Compre o Purist se o orçamento manda. Ele entra em R$ 10.812 e mantém o mostrador de 24 horas, que é a alma da peça.
Compre se você conversa com outro fuso toda semana. É para isso que o calibre serve, e ele serve bem.
Não compre se você nada. Trinta metros não cobre rotina de piscina, e nenhuma referência da linha resolve.
Não compre esperando ajustar a hora ao aterrissar. Este é um GMT de escritório, e a mecânica dele é outra.
Perguntas frequentes
O Glycine Airman foi o primeiro GMT?
A criação do primeiro relógio de dois fusos é creditada ao Airman de 1953, um ano antes do Rolex GMT-Master. Ele é tratado como o ancestral do GMT de viagem.
Por que o mostrador do Airman tem 24 horas?
Porque o ponteiro das horas dá uma volta por dia em vez de duas. Assim o relógio mostra sozinho se é dia ou noite, o que resolve o problema de quem cruza fusos.
Quanto custa um Glycine Airman no Brasil?

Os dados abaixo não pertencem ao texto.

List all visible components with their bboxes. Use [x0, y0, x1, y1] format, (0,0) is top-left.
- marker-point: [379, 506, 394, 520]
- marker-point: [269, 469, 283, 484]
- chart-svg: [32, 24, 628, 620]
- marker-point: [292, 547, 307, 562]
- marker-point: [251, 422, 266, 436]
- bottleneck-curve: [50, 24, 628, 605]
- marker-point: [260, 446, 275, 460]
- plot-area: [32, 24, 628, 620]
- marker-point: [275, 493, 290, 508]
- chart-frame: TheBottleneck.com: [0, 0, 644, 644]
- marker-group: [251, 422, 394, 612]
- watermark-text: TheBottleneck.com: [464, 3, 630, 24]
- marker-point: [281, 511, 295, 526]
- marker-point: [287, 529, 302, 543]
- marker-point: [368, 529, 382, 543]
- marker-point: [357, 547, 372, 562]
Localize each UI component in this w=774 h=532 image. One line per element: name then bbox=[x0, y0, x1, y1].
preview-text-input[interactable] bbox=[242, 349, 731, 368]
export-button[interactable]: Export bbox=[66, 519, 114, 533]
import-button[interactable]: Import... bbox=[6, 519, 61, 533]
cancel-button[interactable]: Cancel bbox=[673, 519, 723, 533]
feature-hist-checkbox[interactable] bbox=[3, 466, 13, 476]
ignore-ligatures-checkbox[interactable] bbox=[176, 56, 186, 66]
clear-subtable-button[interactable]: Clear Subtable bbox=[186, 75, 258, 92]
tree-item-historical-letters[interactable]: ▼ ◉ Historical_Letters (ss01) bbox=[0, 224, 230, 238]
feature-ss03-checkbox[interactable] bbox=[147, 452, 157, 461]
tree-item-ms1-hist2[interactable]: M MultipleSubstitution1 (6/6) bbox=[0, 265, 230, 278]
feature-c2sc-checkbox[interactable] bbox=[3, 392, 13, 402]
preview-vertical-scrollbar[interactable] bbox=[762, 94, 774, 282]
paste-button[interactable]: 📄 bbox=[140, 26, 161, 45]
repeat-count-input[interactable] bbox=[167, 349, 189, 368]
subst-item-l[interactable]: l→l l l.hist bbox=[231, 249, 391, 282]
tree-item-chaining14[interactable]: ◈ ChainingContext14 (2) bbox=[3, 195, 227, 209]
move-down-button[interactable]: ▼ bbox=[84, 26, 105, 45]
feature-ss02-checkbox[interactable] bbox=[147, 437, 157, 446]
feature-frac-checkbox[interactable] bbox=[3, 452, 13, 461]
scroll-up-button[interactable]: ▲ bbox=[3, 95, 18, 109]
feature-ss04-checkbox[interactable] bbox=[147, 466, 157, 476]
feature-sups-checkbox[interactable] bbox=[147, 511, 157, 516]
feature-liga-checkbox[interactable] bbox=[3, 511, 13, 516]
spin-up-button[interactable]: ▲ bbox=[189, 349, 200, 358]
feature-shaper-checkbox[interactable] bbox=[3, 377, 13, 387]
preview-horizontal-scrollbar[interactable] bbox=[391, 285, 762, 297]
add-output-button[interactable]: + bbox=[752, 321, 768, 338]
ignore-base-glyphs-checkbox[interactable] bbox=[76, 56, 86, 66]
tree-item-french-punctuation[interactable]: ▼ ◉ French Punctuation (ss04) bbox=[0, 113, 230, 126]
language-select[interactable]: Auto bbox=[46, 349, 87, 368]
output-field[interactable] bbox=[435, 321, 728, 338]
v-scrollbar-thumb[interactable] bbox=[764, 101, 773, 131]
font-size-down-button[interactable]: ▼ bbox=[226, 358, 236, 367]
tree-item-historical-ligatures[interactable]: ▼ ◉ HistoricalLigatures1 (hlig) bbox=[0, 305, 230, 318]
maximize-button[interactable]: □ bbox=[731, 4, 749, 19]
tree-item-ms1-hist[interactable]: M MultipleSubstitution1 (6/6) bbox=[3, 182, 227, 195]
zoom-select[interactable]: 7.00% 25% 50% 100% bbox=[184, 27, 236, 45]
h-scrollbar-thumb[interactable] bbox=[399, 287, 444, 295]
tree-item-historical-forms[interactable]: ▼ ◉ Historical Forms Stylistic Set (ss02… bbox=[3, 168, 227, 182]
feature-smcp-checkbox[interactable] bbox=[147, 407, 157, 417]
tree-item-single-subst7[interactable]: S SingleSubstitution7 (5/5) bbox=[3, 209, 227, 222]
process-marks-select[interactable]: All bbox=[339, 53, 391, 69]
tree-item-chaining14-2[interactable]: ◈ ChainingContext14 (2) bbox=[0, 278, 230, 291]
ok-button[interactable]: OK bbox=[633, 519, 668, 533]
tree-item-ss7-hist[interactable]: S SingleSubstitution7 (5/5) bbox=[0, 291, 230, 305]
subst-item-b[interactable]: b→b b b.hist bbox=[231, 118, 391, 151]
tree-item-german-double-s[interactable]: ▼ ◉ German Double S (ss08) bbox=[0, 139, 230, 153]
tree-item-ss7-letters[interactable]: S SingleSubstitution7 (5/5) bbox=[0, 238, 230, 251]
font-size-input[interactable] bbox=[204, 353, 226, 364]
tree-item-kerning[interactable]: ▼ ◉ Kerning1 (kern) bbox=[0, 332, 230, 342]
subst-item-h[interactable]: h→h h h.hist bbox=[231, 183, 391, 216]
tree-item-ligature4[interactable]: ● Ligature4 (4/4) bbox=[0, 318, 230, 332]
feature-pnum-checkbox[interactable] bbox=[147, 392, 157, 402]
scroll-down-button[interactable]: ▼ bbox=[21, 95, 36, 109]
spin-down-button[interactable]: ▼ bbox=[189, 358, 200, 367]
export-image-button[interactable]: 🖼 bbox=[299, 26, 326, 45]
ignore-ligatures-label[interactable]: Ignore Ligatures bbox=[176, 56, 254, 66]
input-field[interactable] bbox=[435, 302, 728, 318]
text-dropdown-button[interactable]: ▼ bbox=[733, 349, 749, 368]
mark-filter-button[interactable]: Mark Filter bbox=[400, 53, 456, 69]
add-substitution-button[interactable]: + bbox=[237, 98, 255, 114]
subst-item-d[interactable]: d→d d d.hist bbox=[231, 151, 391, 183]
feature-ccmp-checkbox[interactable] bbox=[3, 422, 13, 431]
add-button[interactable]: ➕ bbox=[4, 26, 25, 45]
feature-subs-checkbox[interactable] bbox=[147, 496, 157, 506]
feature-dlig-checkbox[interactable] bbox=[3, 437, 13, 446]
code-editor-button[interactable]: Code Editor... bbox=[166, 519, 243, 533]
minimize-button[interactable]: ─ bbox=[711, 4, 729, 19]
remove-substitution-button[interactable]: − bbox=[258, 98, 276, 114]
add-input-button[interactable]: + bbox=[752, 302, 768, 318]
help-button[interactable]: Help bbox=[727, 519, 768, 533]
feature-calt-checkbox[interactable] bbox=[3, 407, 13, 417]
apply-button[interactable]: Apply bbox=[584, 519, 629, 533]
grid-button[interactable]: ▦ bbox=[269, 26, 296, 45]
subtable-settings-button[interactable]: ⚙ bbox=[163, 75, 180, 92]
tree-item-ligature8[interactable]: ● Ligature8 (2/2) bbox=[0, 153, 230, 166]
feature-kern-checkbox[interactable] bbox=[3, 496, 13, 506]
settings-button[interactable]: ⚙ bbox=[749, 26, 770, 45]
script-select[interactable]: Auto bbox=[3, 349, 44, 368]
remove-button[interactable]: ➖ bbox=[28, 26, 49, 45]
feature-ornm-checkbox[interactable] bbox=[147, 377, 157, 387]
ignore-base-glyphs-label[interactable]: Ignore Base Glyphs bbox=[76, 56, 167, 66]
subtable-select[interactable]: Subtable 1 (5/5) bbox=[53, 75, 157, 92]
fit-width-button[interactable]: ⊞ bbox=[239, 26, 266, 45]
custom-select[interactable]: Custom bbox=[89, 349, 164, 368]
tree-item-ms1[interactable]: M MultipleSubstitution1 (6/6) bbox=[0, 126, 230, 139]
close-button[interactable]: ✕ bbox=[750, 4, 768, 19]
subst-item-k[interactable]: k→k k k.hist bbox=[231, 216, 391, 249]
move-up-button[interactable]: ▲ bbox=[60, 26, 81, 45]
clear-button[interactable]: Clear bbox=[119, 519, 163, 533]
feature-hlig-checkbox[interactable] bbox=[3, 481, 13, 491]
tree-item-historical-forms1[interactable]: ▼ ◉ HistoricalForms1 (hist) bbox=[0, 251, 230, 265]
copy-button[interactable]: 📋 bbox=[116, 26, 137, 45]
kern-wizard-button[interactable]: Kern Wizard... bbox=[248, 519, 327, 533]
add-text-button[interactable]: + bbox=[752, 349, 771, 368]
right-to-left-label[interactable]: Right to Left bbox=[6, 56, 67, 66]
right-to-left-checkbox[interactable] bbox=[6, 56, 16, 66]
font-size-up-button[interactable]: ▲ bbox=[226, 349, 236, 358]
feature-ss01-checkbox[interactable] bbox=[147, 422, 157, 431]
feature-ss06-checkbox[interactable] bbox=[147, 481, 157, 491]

De R$ 10.812 a R$ 11.628, em 9 referências. A faixa é de apenas 1,08 vez, a mais estreita deste blog.
Qual movimento o Glycine Airman usa?
O ETA 2893-2 e o Sellita SW330, nas referências que publicam o dado. Os dois são calibres de GMT de escritório.
Quantos metros o Glycine Airman aguenta?
Trinta metros em cinco das nove referências, e cinquenta nas duas restantes que publicam o dado. É pouco para o preço.
O Airman serve para viajar?
Serve para acompanhar outro fuso, e não para acertar a hora ao aterrissar. Nele você ajusta o ponteiro de 24 horas, não o ponteiro local.
O que fica
O Airman é um dos poucos relógios em que o desenho não é estilo, é função, e a função é estranha o suficiente para durar setenta anos sem mudar.
O ponteiro das horas dá uma volta por dia, e por isso o relógio diz sozinho se são nove da manhã ou nove da noite. Nenhum concorrente da faixa faz isso.
Ele é de 1953, um ano antes do Rolex GMT-Master, e virou culto entre pilotos americanos no Vietnã sem nunca ter sido equipamento oficial.
O preço disso são 30 metros de água num relógio de onze mil e seiscentos, e um GMT que acompanha outro fuso em vez de acertar a hora quando você chega.
Se ler as horas de um jeito diferente é o que te move, não existe substituto na faixa. Se você queria um relógio para tudo, este não é, e a mesma prateleira tem respostas melhores.